This article is the first in a series of articles about trusted research environments (TREs), and their uses and benefits.
Successful precision medicine efforts require population-level data volumes to build robust models, help discover associations, and develop insights that ultimately impact patients. Collecting data at this scale is often done in collaboration with multiple sites and researchers. To enable these teams, a Trusted Research Environment (TRE), also known as a Secure Data Environment (SDE) or a Data Safe Haven, ensures researchers can access, analyze, and collaborate with the data in a protected and secure environment.
TREs are secure digital spaces where sensitive data can be accessed, analyzed, and shared without compromising privacy or security. It acts as a fortress, safeguarding the data while enabling researchers to collaborate on projects that require access to confidential or proprietary information. By setting stringent access controls and using advanced technologies such as data loss prevention systems and anomaly detection tools to monitor data usage, TREs ensure that only authorized personnel can view or manipulate the data.
TREs are not just about data security. They are about building a collaborative research community. As data volumes grow, TREs provide a framework for collaboration, trust and accountability, spanning different organizations and jurisdictions. TREs offer a harmonized approach to data governance, ensuring all collaborators adhere to the same standards and protocols for data security and privacy.
The Architectural Essentials of Trusted Research Environments
At its core, a TRE includes physical and virtual layers of protection: secure servers, encrypted data transfer, and robust user authentication. Data access, and usage, and export are strictly regulated through role-based access control, ensuring users only interact with the data necessary for their research.
Moreover, TREs should incorporate audit trails and real-time monitoring to trace data access and use, providing transparency and accountability. Figure 1 below illustrates how DNAnexus has worked with organizations to develop TRE solutions; the architecture of any specific TRE will depend on the needs of the host and the collaborators. These architectural essentials not only protect against external threats, but also prevent internal misuse or accidental exposure of sensitive data, maintaining research integrity.
Figure 1: DNAnexus TRE architecture
Enhancing Data Privacy and Security in Collaborative Research
In research collaboration, protecting participant privacy and securing data against breaches are paramount. TREs address these issues by implementing strict protocols that comply with legal and regulatory standards, such as ISO 27001, GDPR and HIPAA. TRE data is anonymized or pseudonymized to protect individual identities, and security measures are constantly updated to combat evolving cyber threats.
Watch the video below to learn more about what makes a TRE useful.

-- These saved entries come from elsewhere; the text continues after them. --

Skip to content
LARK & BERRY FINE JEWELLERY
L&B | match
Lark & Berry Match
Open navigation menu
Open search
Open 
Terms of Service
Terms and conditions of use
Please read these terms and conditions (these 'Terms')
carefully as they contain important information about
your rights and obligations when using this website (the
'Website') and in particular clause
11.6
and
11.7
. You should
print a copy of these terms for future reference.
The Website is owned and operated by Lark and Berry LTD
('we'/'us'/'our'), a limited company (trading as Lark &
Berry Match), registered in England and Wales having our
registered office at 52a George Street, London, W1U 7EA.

Case Studies: Successful Implementations of Trusted Research Environments
Examples of successful TRE implementation underscore their value in diverse research domains. For instance, the UK Biobank TRE, which uses the DNAnexus Platform, allows groundbreaking studies in public health by providing a secure TRE for researchers to access population health data. Similarly, the YODA Project, a TRE initiative from Yale University, provides access to clinical trial data from pharmaceutical companies, ensuring external researchers can contribute to medical advancements while maintaining patient confidentiality. These are just a few examples of how TREs are being used in real-world research settings, in our following blog posts we will take a closer look at some individual TREs, how they serve their individual research collaborators, and how we expect the landscape of TREs to evolve over time.
These examples demonstrate that TREs are not just about security and privacy. They are about fostering innovation. By enabling access to high-quality, sensitive datasets, TREs open doors to new research possibilities. The success of these environments in facilitating research that informs policy changes and advances scientific knowledge stands as a testament to their potential. This potential should excite you about the future of research and the role TREs can play in driving innovation.